◆ Given records:
# # #

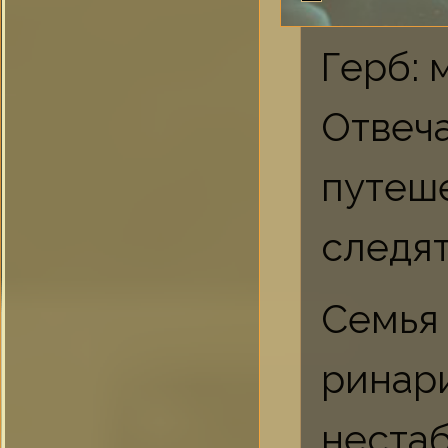
Герб: 
Отве
путеш
следя
Семья
ринар
нест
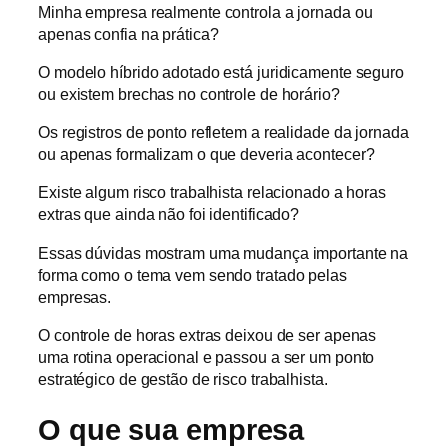
Minha empresa realmente controla a jornada ou
apenas confia na prática?
O modelo híbrido adotado está juridicamente seguro
ou existem brechas no controle de horário?
Os registros de ponto refletem a realidade da jornada
ou apenas formalizam o que deveria acontecer?
Existe algum risco trabalhista relacionado a horas
extras que ainda não foi identificado?
Essas dúvidas mostram uma mudança importante na
forma como o tema vem sendo tratado pelas
empresas.
O controle de horas extras deixou de ser apenas
uma rotina operacional e passou a ser um ponto
estratégico de gestão de risco trabalhista.
O que sua empresa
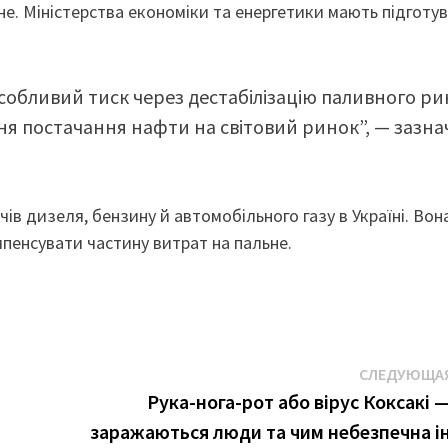
е. Міністерства економіки та енергетики мають підготу
особливий тиск через дестабілізацію паливного ри
ння постачання нафти на світовий ринок”, — зазна
ів дизеля, бензину й автомобільного газу в Україні. Вон
енсувати частину витрат на пальне.
СЛЕДУЮЩАЯ
Рука-нога-рот або вірус Коксакі 
заражаються люди та чим небезпечна і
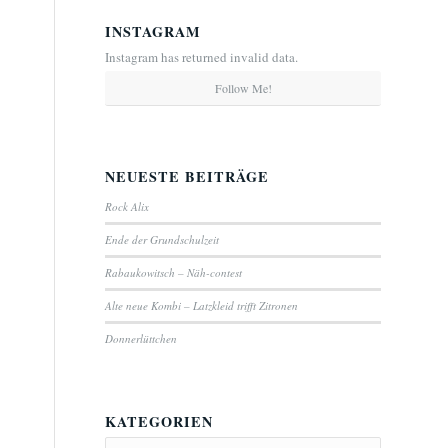
INSTAGRAM
Instagram has returned invalid data.
Follow Me!
NEUESTE BEITRÄGE
Rock Alix
Ende der Grundschulzeit
Rabaukowitsch – Näh-contest
Alte neue Kombi – Latzkleid trifft Zitronen
Donnerlüttchen
KATEGORIEN
Kategorien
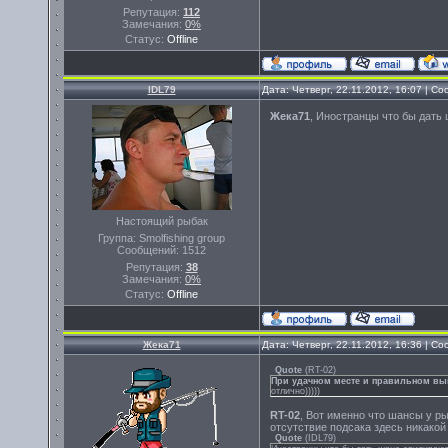
Репутация:
112
Замечания:
0%
Статус:
Offline
IDL79
Дата: Четверг, 22.11.2012, 16:07 | 
Жека71
, Иностранцы что бы дать
Настоящий рыбак
Группа: Smolfishing group
Сообщений:
1512
Репутация:
38
Замечания:
0%
Статус:
Offline
Жека71
Дата: Четверг, 22.11.2012, 16:36 | 
Quote
(
RT-02
)
При удачном месте и правильном в
отлично)))))
RT-02
, Вот именно что шансы у р
отсутствие подсака здесь никакой 
Quote
(
IDL79
)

# # #

◆ Try it: Only the lines from the beginning of the records through the line bearing "O controle de horas" belong in the answer, copied word for word with pictures left out.

◆ Output below:
Герб: 
Отве
путеш
следя
Семья
ринар
нест
Minha empresa realmente controla a jornada ou
apenas confia na prática?
O modelo híbrido adotado está juridicamente seguro
ou existem brechas no controle de horário?
Os registros de ponto refletem a realidade da jornada
ou apenas formalizam o que deveria acontecer?
Existe algum risco trabalhista relacionado a horas
extras que ainda não foi identificado?
Essas dúvidas mostram uma mudança importante na
forma como o tema vem sendo tratado pelas
empresas.
O controle de horas extras deixou de ser apenas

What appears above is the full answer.